Aug 23 Lancet Infect Dis study

 

CDC update shows US Candida auris cases continue to rise

The number of confirmed and probable Candida auris cases in the United States rose to 755 as of June 30, reflecting an increase of 39 cases, according to the most recent case-count update from the Centers for Disease Control and Prevention (CDC).

Of the cases reported to the CDC, 30 are probable and 725 have been lab-confirmed. In its previous update, involving cases through May 31, the CDC reported 716 cases. An additional 1,474 patients have been found to be colonized with the multidrug-resistant yeast, as determined by targeted screening in 10 states with clinical cases.

The number of states affected remains at 12, with New York (359), Illinois (199), and New Jersey (148) reporting the vast majority of C auris cases. Other states reporting cases include Florida (22), Massachusetts (8), California (5), Maryland (5), Texas (4), Oklahoma (2), Connecticut (1), Indiana (1), and Virginia (1).

Since it was identified in 2009 in Japan, C auris has triggered outbreaks in healthcare facilities in 23 countries, and 13 countries have reported single cases. C auris can cause serious invasive infections in immunocompromised patients, and has shown resistance to three major antifungal drug classes. The CDC has estimated that 30% to 60% of patients with infections have died.
Aug 16 CDC update

 

Resistant Enterobacteriaceae on the rise US hospitals, study finds

An analysis of more than a million Enterobacteriaceae isolates collected from US hospitals has found a rise in ESBL-producing and carbapenem-nonsusceptible Enterobacteriaceae, US researchers reported in BMC Infectious Diseases.

In the study, researchers from Becton, Dickinson and Company and Tetraphase Pharmaceuticals analyzed the antimicrobial susceptibility of non-duplicated isolates from multiple culture sources collected from hospitalized patients at 411 US hospitals from 2013 through 2017. The resistance profiles of interest were ESBL-producing, multidrug-resistant (MDR), and carbapenem-nonsusceptible phenotypes of Enterobacteriaceae, and MDR and carbapenem-nonsusceptible Acinetobacter spp.
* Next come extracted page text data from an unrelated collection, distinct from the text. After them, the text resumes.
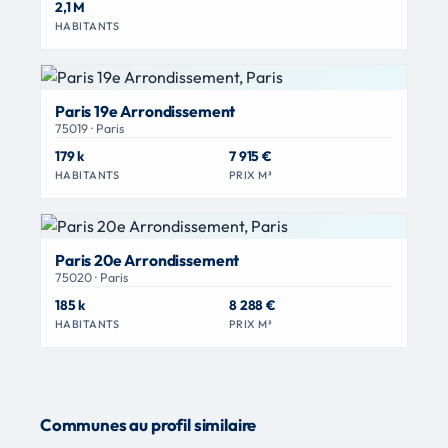
2,1 M
HABITANTS
Paris 19e Arrondissement
75019 · Paris
179 k
7 915 €
HABITANTS
PRIX M²
Paris 20e Arrondissement
75020 · Paris
185 k
8 288 €
HABITANTS
PRIX M²
Communes au profil similaire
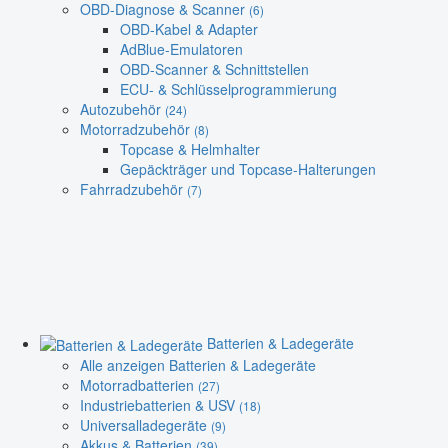
OBD-Diagnose & Scanner
(6)
OBD-Kabel & Adapter
AdBlue-Emulatoren
OBD-Scanner & Schnittstellen
ECU- & Schlüsselprogrammierung
Autozubehör
(24)
Motorradzubehör
(8)
Topcase & Helmhalter
Gepäckträger und Topcase-Halterungen
Fahrradzubehör
(7)
Batterien & Ladegeräte
Alle anzeigen Batterien & Ladegeräte
Motorradbatterien
(27)
Industriebatterien & USV
(18)
Universalladegeräte
(9)
Akkus & Batterien
(39)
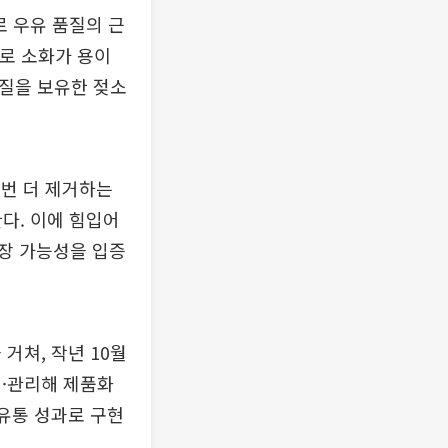
로 우유 품질의 근
으로 소화가 용이
형질을 보유한 젖소
 번 더 제거하는
랑한다. 이에 힘입어
성장 가능성을 입증
거쳐, 작년 10월
리·관리해 제품화
 유통 성과로 구현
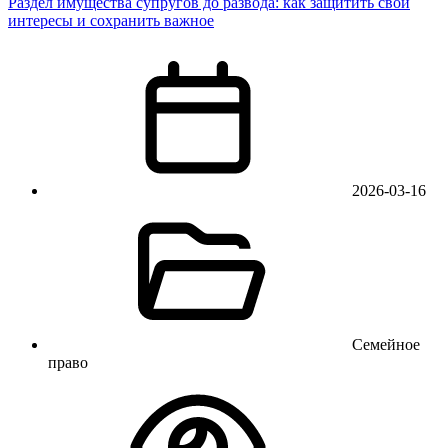
Раздел имущества супругов до развода: как защитить свои
интересы и сохранить важное
2026-03-16
Семейное
право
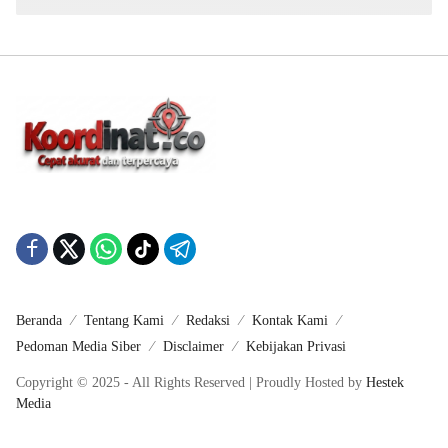
Beranda
Tentang Kami
Redaksi
Kontak Kami
Pedoman Media Siber
Disclaimer
Kebijakan Privasi
Copyright © 2025 - All Rights Reserved | Proudly Hosted by
Hestek
Media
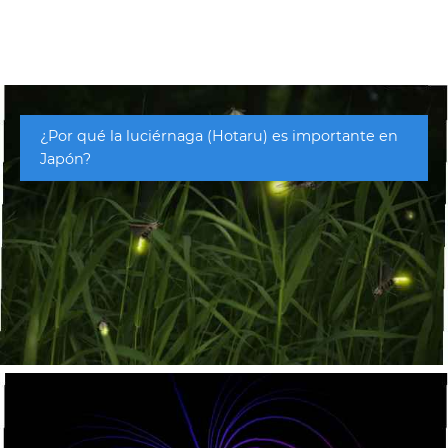
¿Por qué la luciérnaga (Hotaru) es importante en
Japón?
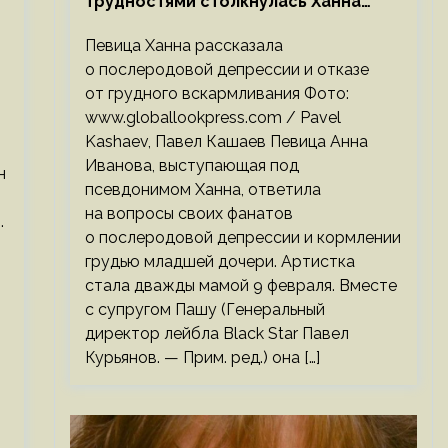
трудностями столкнулась Ханна
после родов
Певица Ханна рассказала
о послеродовой депрессии и отказе
от грудного вскармливания Фото:
www.globallookpress.com / Pavel
Kashaev, Павел Кашаев Певица Анна
Иванова, выступающая под
н
псевдонимом Ханна, ответила
на вопросы своих фанатов
.
о послеродовой депрессии и кормлении
грудью младшей дочери. Артистка
стала дважды мамой 9 февраля. Вместе
с супругом Пашу (Генеральный
директор лейбла Black Star Павел
Курьянов. — Прим. ред.) она […]
,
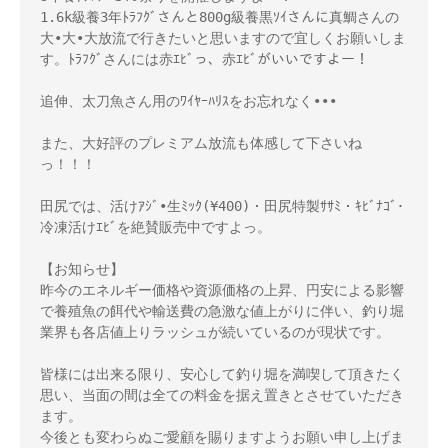
1.6k級養3年ﾄﾗﾌｸﾞさんと800g級養黒ｿｲさんに真鯛さんの
大•大•大放流で行きたいと思いますので宜しくお願いしま
す。ﾄﾗﾌｸﾞさんには赤ｴﾋﾞっ、赤ｴﾋﾞがいいですよー！

追伸、太刀魚さん用のﾜｲﾔｰﾊﾘｽをお忘れなく•••

また、大好評のプレミアム放流も体感して下さいね
っ！！！

田尻では、活けｱｼﾞ•生ﾐｯｸ(¥400)・田尻特製ｻｻﾐ・ｷﾋﾞﾅｺﾞ･
冷凍活けｴﾋﾞを絶賛販売中ですよっ。

【お知らせ】

昨今のエネルギー価格や資源価格の上昇、円安による影響
で養殖魚の餌代や輸送費の急激な値上がりに伴い、釣り堀
業界も各店値上りラッシュが続いているのが現状です。

皆様には出来る限り、安心して釣り堀を満喫して頂きたく
思い、当面の間は全ての料金を据え置きとさせていただき
ます。

今後とも変わらぬご愛顧を賜りますようお願い申し上げま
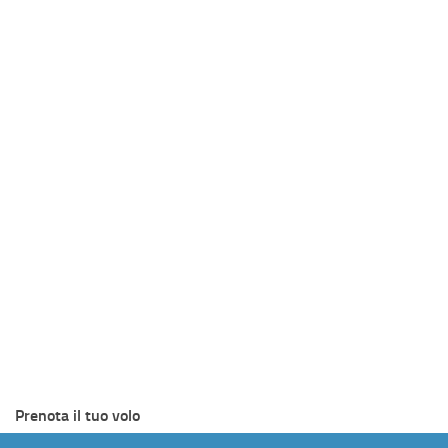
Prenota il tuo volo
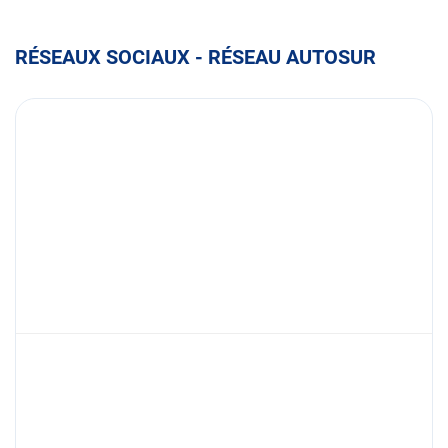
RÉSEAUX SOCIAUX - RÉSEAU AUTOSUR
The outcomes assessed were the rate of bacterial resistance or non-susceptibility per 100 hospital admissions and the proportion of resistant isolates for each year-quarter from Q1 2013 through Q4 2017. 
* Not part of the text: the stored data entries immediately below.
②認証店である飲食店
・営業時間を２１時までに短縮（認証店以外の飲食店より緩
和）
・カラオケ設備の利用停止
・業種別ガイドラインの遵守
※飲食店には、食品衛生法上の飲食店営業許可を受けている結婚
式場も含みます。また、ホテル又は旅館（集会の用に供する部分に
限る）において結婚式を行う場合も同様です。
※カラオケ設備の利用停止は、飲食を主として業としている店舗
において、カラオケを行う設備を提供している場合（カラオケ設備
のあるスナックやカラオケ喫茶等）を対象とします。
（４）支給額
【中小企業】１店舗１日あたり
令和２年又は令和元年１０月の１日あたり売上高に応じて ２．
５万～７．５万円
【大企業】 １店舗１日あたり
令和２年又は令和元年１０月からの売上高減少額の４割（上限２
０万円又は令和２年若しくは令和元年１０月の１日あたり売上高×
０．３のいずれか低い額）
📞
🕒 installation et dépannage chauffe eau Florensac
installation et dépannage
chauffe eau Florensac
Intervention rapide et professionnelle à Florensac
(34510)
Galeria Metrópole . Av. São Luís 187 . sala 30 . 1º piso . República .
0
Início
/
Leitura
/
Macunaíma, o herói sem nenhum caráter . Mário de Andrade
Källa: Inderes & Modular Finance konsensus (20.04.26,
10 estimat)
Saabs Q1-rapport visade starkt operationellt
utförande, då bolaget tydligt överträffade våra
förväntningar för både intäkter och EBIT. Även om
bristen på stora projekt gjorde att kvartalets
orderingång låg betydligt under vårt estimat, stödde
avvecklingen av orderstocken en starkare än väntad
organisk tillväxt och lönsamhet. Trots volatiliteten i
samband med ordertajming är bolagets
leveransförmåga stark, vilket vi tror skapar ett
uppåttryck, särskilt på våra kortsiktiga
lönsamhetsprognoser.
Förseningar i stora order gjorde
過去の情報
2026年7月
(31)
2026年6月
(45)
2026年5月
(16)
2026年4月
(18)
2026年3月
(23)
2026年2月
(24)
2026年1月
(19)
The analysis found that 12.05% of Enterobacteriaceae isolates were identified as ESBL phenotype, 1.21% were carbapenem-nonsusceptible, and 7.08% were MDR, with urine cultures accounting for the majority of resistant isolates. Of the more 19,000 Acinetobacter isolates tested, 37.48% were identified as carbapenem-nonsusceptible and 47.66% as MDR, and the most common source was skin/wound cultures. Trend analyses showed that the rates of ESBL-producing and carbapenem non-susceptible Enterobacteriaceae per 100 hospital admissions increased significantly between 2013 and 2017, with average slopes of 0.0089 and 0.0004 per quarter, respectively. Rates of MDR Enterobacteriaceae and carbapenem-nonsusceptible and MDR Acinetobacter spp., however, decreased during this time period.

The analysis also found that trends in proportions of resistant isolates generally mirrored trends in rates per 100 hospital admissions, and that MDR Enterobacteriaceae and carbapenem-nonsusceptible and MDR Acinetobacter spp. were more common in winter than summer.

The authors of the study say the observed increase in ESBL-producing and carbapenem-nonsusceptible Enterobacteriaceae supports continuing efforts by the CDC and the World Health Organization to combat these pathogens. They conclude, “Continued infection control efforts, together with diagnostic and antimicrobial stewardship and new antibiotics to expand treatment options, will be required to manage these antibiotic-resistant Gram-negative pathogens.”